• **Your assignment**:
The output is the line containing "Se fragtmuligheder" plus every later line down to the end of the listing below, copied exactly. No pictures belong in it.

___ Data to examine ___

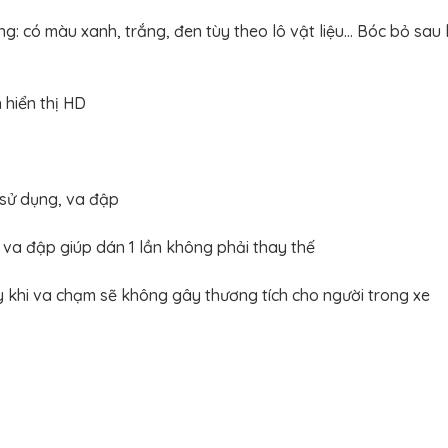
: có màu xanh, trắng, đen tùy theo lô vật liệu... Bóc bỏ sau 
 hiển thị HD
 sử dụng, va đập
 va đập giúp dán 1 lần không phải thay thế
ay khi va chạm sẽ không gây thương tích cho người trong xe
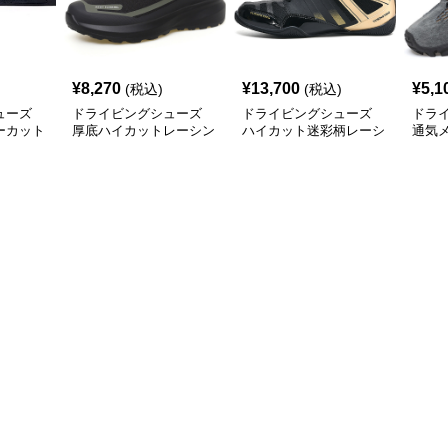
¥
8,270
¥
13,700
¥
5,1
(税込)
(税込)
ューズ
ドライビングシューズ
ドライビングシューズ
ドラ
ーカット
厚底ハイカットレーシン
ハイカット迷彩柄レーシ
通気
カー
グドライビングシューズ
ングドライビングシュー
ドア
ズ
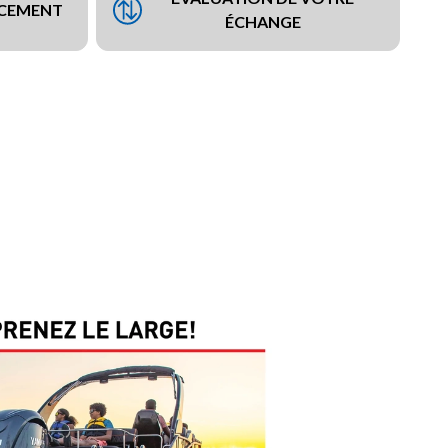
NCEMENT
ÉCHANGE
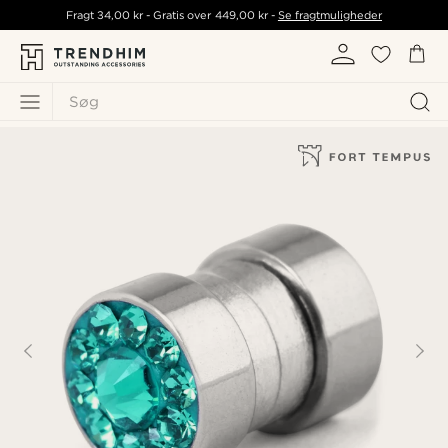
Fragt
34,00 kr
- Gratis over
449,00 kr
-
Se fragtmuligheder
Søg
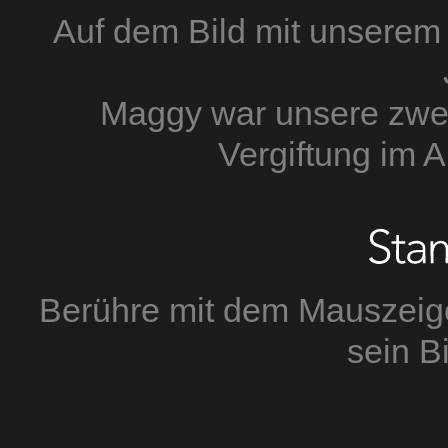
Auf dem Bild mit unserem
Maggy war unsere zweit
Vergiftung im A
Berühre mit dem Mauszeig
sein Bi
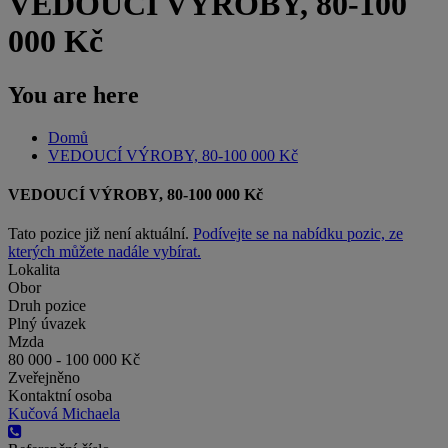
VEDOUCÍ VÝROBY, 80-100
000 Kč
You are here
Domů
VEDOUCÍ VÝROBY, 80-100 000 Kč
VEDOUCÍ VÝROBY, 80-100 000 Kč
Tato pozice již není aktuální.
Podívejte se na nabídku pozic, ze
kterých můžete nadále vybírat.
Lokalita
Obor
Druh pozice
Plný úvazek
Mzda
80 000 - 100 000 Kč
Zveřejněno
Kontaktní osoba
Kučová Michaela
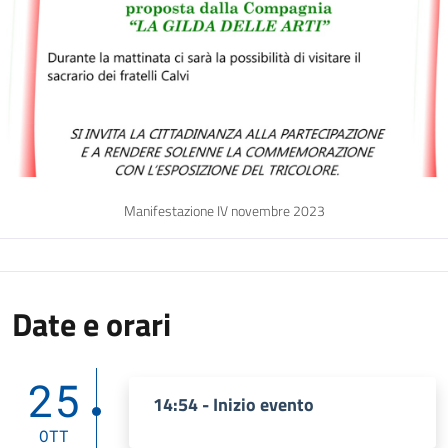
Manifestazione IV novembre 2023
Date e orari
25
14:54 - Inizio evento
OTT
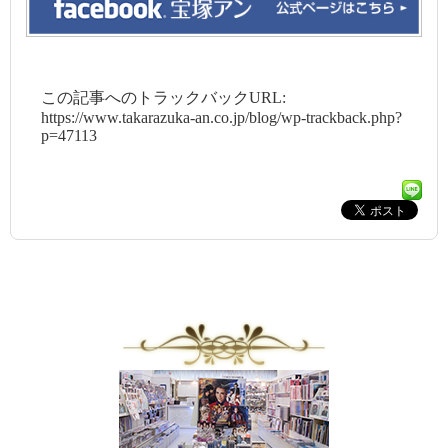
この記事へのトラックバックURL:
https://www.takarazuka-an.co.jp/blog/wp-trackback.php?
p=47113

___

• **Task answer**:
Se fragtmuligheder
Søg
Auf dem Bild mit unserem
Maggy war unsere zweit
Vergiftung im A
Berühre mit dem Mauszeig
sein Bi
VEDOUCÍ VÝROBY, 80-100
000 Kč
You are here
Domů
VEDOUCÍ VÝROBY, 80-100 000 Kč
VEDOUCÍ VÝROBY, 80-100 000 Kč
Tato pozice již není aktuální.
Podívejte se na nabídku pozic, ze
kterých můžete nadále vybírat.
Lokalita
Obor
Druh pozice
Plný úvazek
Mzda
80 000 - 100 000 Kč
Zveřejněno
Kontaktní osoba
Kučová Michaela
Manifestazione IV novembre 2023
Date e orari
25
14:54 - Inizio evento
OTT
この記事へのトラックバックURL:
https://www.takarazuka-an.co.jp/blog/wp-trackback.php?
p=47113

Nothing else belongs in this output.